Middleton: Really unexpected. And that's inherent in the world of invertebrates—terrestrially, too. We don't see them much, especially the marine ones—we don't really see them at all. So there's much more potential for discovery as a photographer, photographing these kinds of animals, than beautiful reef fish; those fish are very impressive, I love seeing them—but I'm not really interested in them as a photographer. A lot of photographers have photographed them. We did quite a bit of it in Archipelago, but that's been covered. This realm is so different; I'm the only one who has photographed a number of these species, and certainly with the attention.
SCM: And the patience.
Middleton: And the kind of ridiculous, obsessive thing that I bring to it. The series Spineless is not just a collection of individual photographs. It's really representative of the biodiversity in the marine environment: these spineless creatures, that most people are less aware of, but that are so absolutely crucial to how life works—not just in the sea but in the world. They're just as important as anything else.
It's kind of an exciting thing, as a photographer, to be able to reveal that. People are used to seeing seals or beautiful tropical fish. They're much less used to seeing an image of a marine plant—or a delicate, pink nudibranch—or a flatworm.
I'm very passionate about octopuses, because they're the smartest marine invertebrate. They're extremely intelligent. They can move really quickly, they can change color, they can change texture—talk about resilience and brilliant adaptation for survival. They're one of the most successful marine animals. And they also have eyes that look right back at you.

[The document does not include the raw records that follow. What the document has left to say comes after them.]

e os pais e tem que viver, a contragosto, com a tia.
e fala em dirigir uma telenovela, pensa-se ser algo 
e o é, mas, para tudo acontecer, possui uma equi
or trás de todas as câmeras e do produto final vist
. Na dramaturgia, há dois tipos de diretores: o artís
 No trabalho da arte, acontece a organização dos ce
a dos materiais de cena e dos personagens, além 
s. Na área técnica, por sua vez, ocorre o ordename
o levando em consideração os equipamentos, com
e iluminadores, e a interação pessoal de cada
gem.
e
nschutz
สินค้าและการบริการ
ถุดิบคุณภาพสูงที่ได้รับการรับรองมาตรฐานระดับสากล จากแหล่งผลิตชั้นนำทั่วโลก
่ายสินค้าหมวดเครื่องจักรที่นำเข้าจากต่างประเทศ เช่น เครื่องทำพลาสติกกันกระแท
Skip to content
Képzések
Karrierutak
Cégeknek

Someone's home there.
They're also brilliant escape artists—hence the "octopus crossing" sign in my studio. Because the one that I was photographing on one of the NOAA vessels kept getting out of its five-gallon bucket, crawling across the floor. A crewman would come out and say, “Susan, your octopus got loose again!” So we had to wrangle it back. They made the sign for me.
Working in the French Frigate Shoals in the Hawaiian Archipelago, one of the things that gets driven home is how little is known. You'd think that more would be known than is about marine animals, especially when you get into this realm of the invertebrates. But it's more often that a new species to science is discovered when you look closely—and how small you go is where the new species start revealing themselves.